Biomedical data and computational models for drug repositioning: a comprehensive review

• Published in: Briefings in bioinformatics Vol. 22; no. 2; pp. 1604 - 1619
• Main Authors: Luo, Huimin, Li, Min, Yang, Mengyun, Wu, Fang-Xiang, Li, Yaohang, Wang, Jianxin
• Format: Journal Article
• Language: English
• Published: England Oxford University Press 22.03.2021; Oxford Publishing Limited (England)

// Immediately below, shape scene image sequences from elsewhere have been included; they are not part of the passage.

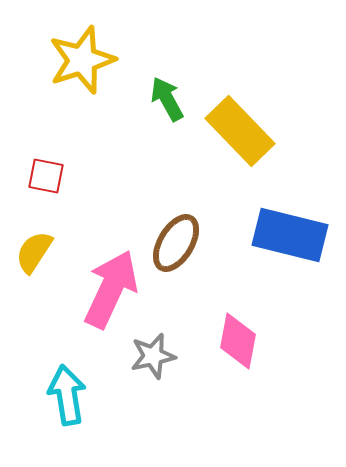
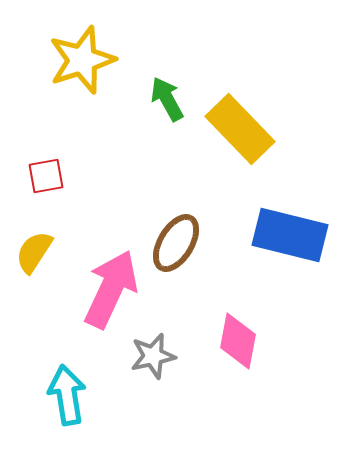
yellow rectangle: moved 2 px up
red square: rotated 21 degrees counterclockwise
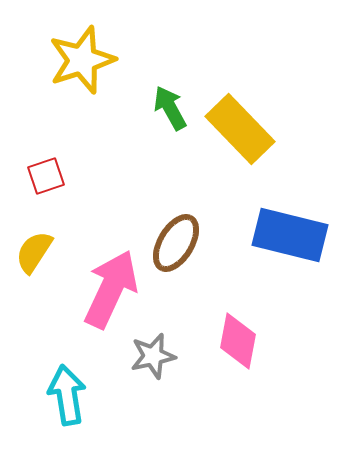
green arrow: moved 3 px right, 9 px down
red square: rotated 9 degrees counterclockwise
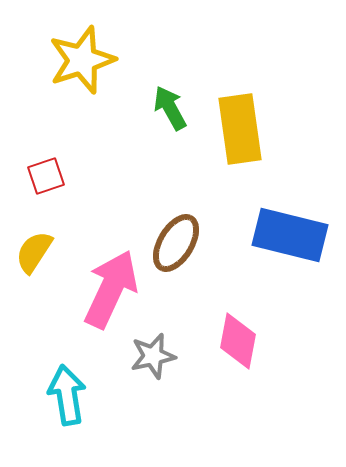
yellow rectangle: rotated 36 degrees clockwise
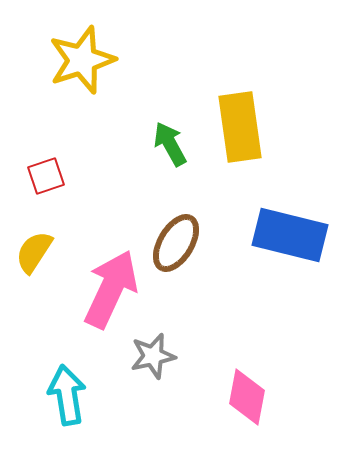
green arrow: moved 36 px down
yellow rectangle: moved 2 px up
pink diamond: moved 9 px right, 56 px down
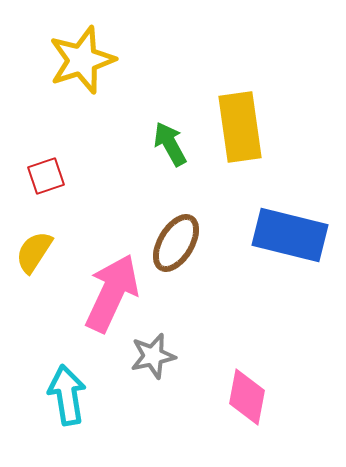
pink arrow: moved 1 px right, 4 px down
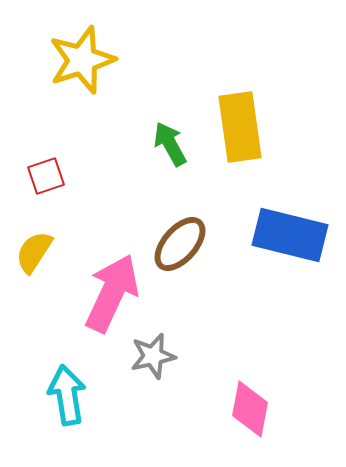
brown ellipse: moved 4 px right, 1 px down; rotated 10 degrees clockwise
pink diamond: moved 3 px right, 12 px down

• Subjects: Biomedical data; Computer applications; Data analysis; Datasets; Deep learning; Learning algorithms; Machine learning; Mathematical models; Noise reduction; R&D; Research & development; Standard data; Target recognition; Therapeutic targets; computational model; drug-target prediction; drug repositioning; evaluation metric; data integration; drug-disease prediction
• ISSN: 1467-5463; 1477-4054; 1477-4054
• DOI: 10.1093/bib/bbz176

Abstract Drug repositioning can drastically decrease the cost and duration taken by traditional drug research and development while avoiding the occurrence of unforeseen adverse events. With the rapid advancement of high-throughput technologies and the explosion of various biological data and medical data, computational drug repositioning methods have been appealing and powerful techniques to systematically identify potential drug-target interactions and drug-disease interactions. In this review, we first summarize the available biomedical data and public databases related to drugs, diseases and targets. Then, we discuss existing drug repositioning approaches and group them based on their underlying computational models consisting of classical machine learning, network propagation, matrix factorization and completion, and deep learning based models. We also comprehensively analyze common standard data sets and evaluation metrics used in drug repositioning, and give a brief comparison of various prediction methods on the gold standard data sets. Finally, we conclude our review with a brief discussion on challenges in computational drug repositioning, which includes the problem of reducing the noise and incompleteness of biomedical data, the ensemble of various computation drug repositioning methods, the importance of designing reliable negative samples selection methods, new techniques dealing with the data sparseness problem, the construction of large-scale and comprehensive benchmark data sets and the analysis and explanation of the underlying mechanisms of predicted interactions.